High speed rail should be rolled out across the country as part of a strategy to transform the nation's network from its current 'hub-and-spoke’ system centred on London, a new report has said.
Much wider high speed rail connections than the controversial £55bn HS2 plan are needed to tackle the UK's flagging productivity and put 'rocket fuel' into the economy, the report's authors say.
The Beyond HS2 report by think tank Greengauge 21 calls for HS2 to be developed from a “Y” to an “X” shaped network, including connections to Bristol and Cardiff in the south west.
It also calls for the first major upgrade to the East Coast Mainline since the 1980s, including in the area of 'most pressing' between Darlington and Newcastle.
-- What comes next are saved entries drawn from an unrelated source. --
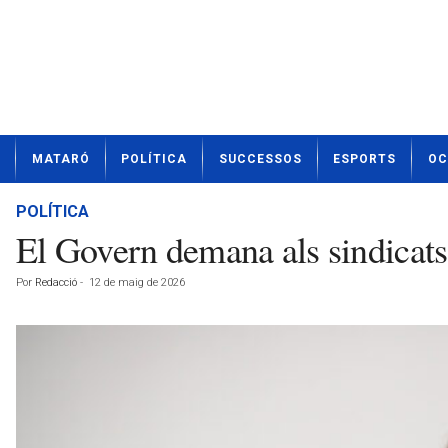
N
MATARÓ
POLÍTICA
SUCCESSOS
ESPORTS
OC
o
t
í
POLÍTICA
c
El Govern demana als sindicats “
i
e
Por
Redacció
-
12 de maig de 2026
s
d
e
M
a
t
a
r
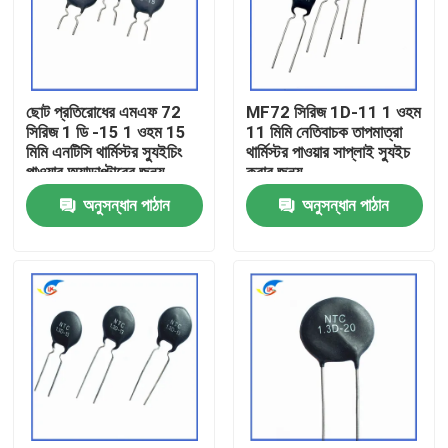
আমাদের সম্বন্ধে
ছোট প্রতিরোধের এমএফ 72
MF72 সিরিজ 1D-11 1 ওহম
কারখানা পরিদর্শন
সিরিজ 1 ডি -15 1 ওহম 15
11 মিমি নেতিবাচক তাপমাত্রা
মিমি এনটিসি থার্মিস্টর স্যুইচিং
থার্মিস্টর পাওয়ার সাপ্লাই স্যুইচ
পাওয়ার অ্যাডাপ্টারের জন্য
করার জন্য
গুণমান নিয়ন্ত্রণ
উপযুক্ত
অনুসন্ধান পাঠান
অনুসন্ধান পাঠান
আমাদের সাথে যোগাযোগ
খবর
মামলা
পিটিসি থার্মিস্টর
A target of London to Glasgow or Edinburgh rail journey times of 3 hours 15 minutes should be set, with equivalent speed-ups for links between Scotland and provincial cities in England, and could be achieved by 2033 the report claims.
The overall plans to be fully implemented by 2040 cover:
- 101 miles of new high-speed railways (300km/h+)
- 127 miles of new fast railway lines (200-250km/h)
- 97 miles of other new lines (of which the Okehampton-Tavistock reopening and Bedford-Cambridge (EWR) comprise 60% of route mileage)
- 838 miles of route upgrades (of which the three main lines (West Coast, East Coast and Great Western) comprise 66% of route mileage)
- six enhanced city region rail networks (for Birmingham, Bradford, Leeds, Liverpool, Newcastle and Manchester).
- A new rail connection from Kent to Essex, uniting two regional economies to work more effectively together and provide a rail freight M25 bypass to London
- Essex & East Anglia – with a new high speed line from London to Stansted and beyond towards Cambridge/Colchester, alleviating the West Anglia and Great Eastern Mainlines, both of which are at capacity, and delivering a 15 minute London-Stansted journey time, transforming Stansted airport’s attractiveness.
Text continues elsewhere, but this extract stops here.